Tuesday 22 February 2011

Newsy Stuff - Good News and Bad News

The Good News


There will be a number of well-known Russian authors attending the London Book Fair later on this year. According to the press release (via Booktrade info) The programme will feature 49 authors, poets, critics and academics, representing Russia and will be bringing the best in contemporary Russian writing and publishing to London in April and through a series of high-profile trade and public events will foster mutual understanding between Russia and the UK through literature and help facilitate long-term partnerships. Amongst those due to attend will be Boris Akunin. He will be London Book Fair's Market Focus Author of the Day on Tuesday 12th April. Boris Akunin is one of the most widely read authors in Russia and his Erast Fandorian novels have sold over eighteen million copies in Russia alone.


The Los Angeles Times have announced the 2010 Los Angeles Times Book Prize Finalists.

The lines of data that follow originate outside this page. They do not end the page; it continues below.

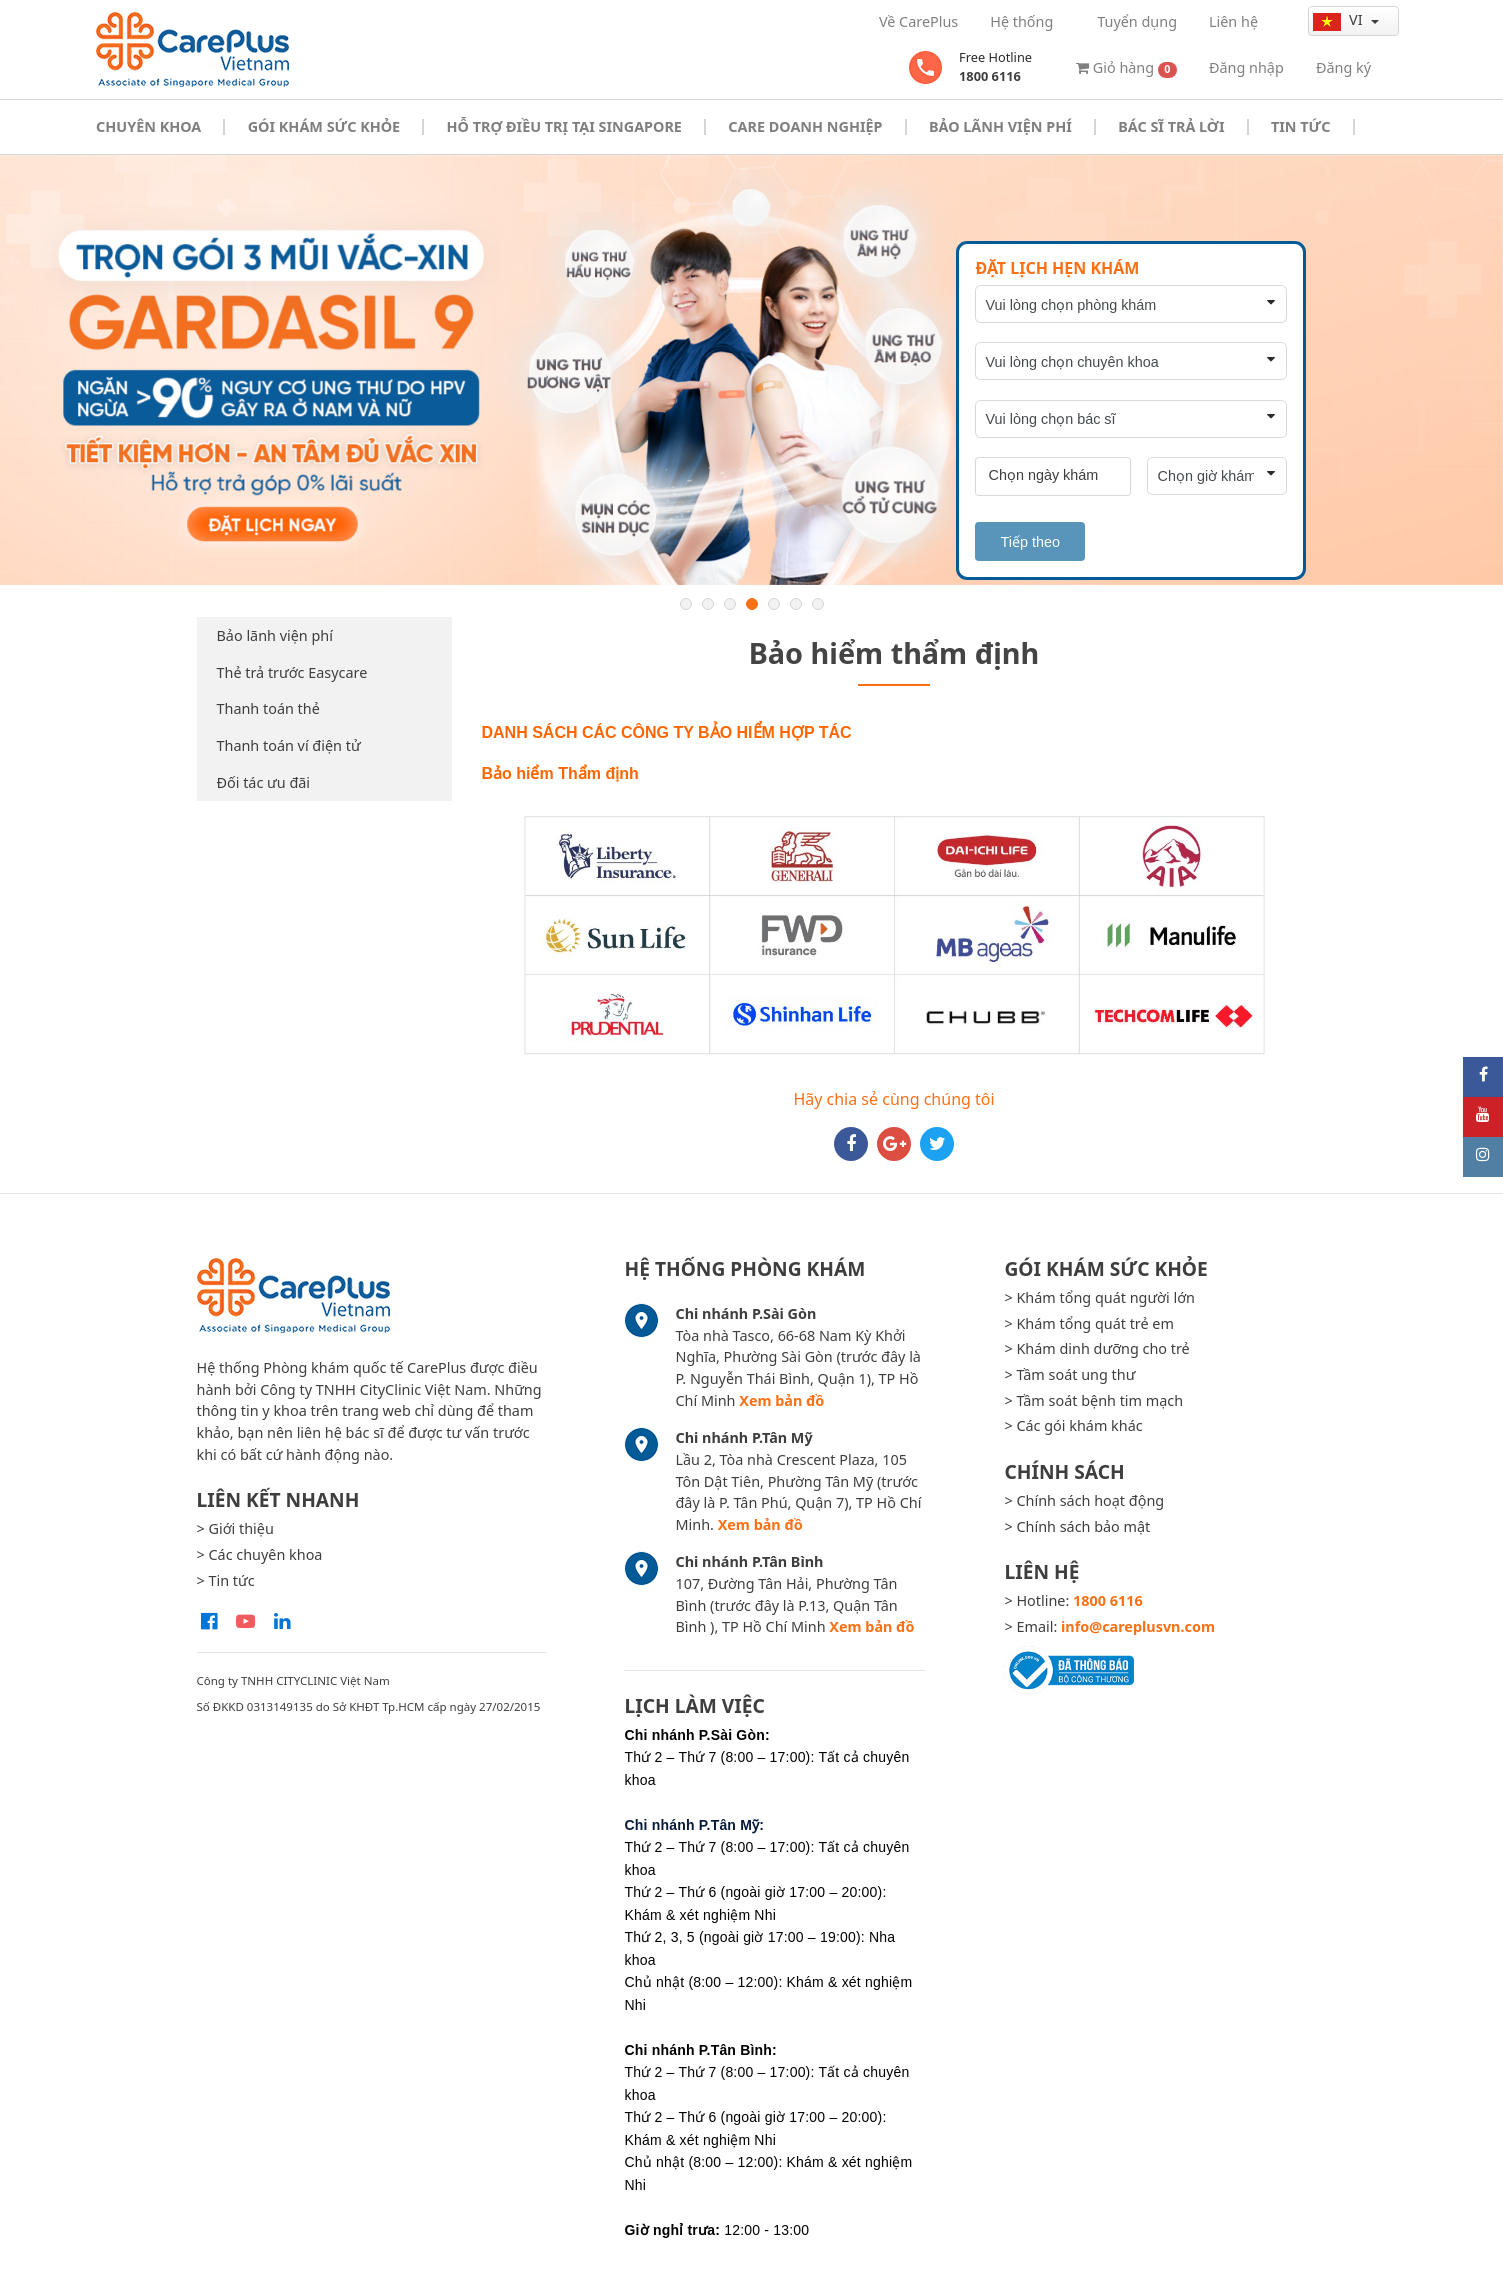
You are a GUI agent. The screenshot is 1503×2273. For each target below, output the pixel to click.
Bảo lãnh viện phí (275, 635)
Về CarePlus (918, 21)
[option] (751, 370)
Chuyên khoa (148, 126)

The authors in the Mystery and Thriller category are –

Crooked Letter, Crooked Letter by Tom Franklin (William Morrow)

Faithful Place by Tana French (Viking)

I’d Know You Anywhere by Laura Lippman (William Morrow)

Collusion by Stuart Neville (SoHo Press)

City of Dragons by Kelli Stanley (Minotaur Books/A Thomas Dunne Book)


The full list of nominees can be found here.


The 2010 Los Angeles Times Book Prizes will be awarded April 29, 2011, in a ceremony at the Los Angeles Times building.


No Exit Press have according to the Bookseller acquired The Killer is Dying by James Sallis. The book follows three characters: a hitman on his final job, a detective caring for his ill wife and a young boy living on the streets, and how their lives are linked despite them never meeting. Sallis is also the author of the acclaimed novel Drive which has been made into a film featuring Ryan Gosling and is due to be released in September 2011.


According to the Bookseller Headline have acquired The God of Gotham, a novel set in 19th-century New York. Set in 1845 during the establishment of the New York Police Department (NYPD) and the potato famine in Ireland, the novel follows a fledgling police officer's investigation into a murderer intent on fanning the flames of anti-Irish immigrant sentiment.


Headline’s fiction publisher at large Martin Fletcher has also acquired two sets of acquisitions. The first is a two-book deal by Cityboy author Geraint Anderson. His debut novel Just Business will be published in June 2011. The second is two novels by thriller writer Steven Dunne. Dunne is moving from HarperCollins as part of the deal. The first book entitled Deity, is about five college students who appear to have committed suicide. It will be published in May 2012.


Orion have launched a new imprint. The new imprint to be known as Swordfish will publish a wide range of commercial non-fiction as well as a small selection of fiction. The fiction selection will be aiming for "big, distinctive thrillers". The first fiction title will be Spartan by Matthew Dunn, a début thriller by the ex-MI6 field operative.


Gordon Ferris’s novel The Hanging Shed has received some rave reviews on its early release as an ebook.


However, according to The Daily Record some readers are having problem with The Hanging Shed because they can’t understand the Ayrshire and Glaswegian slang in the novel.




And the Bad news ---


Is that the BBC have decided to axe the excellent crime series Zen. According to the Guardian BBC 1 Controller Danny Cohen has decided not to renew the series despite the excellent reviews that it received. Not sure what this is about as Zen was one of the better crime dramas to be shown earlier this year. It is a shame and I hope that this decision will be reviewed.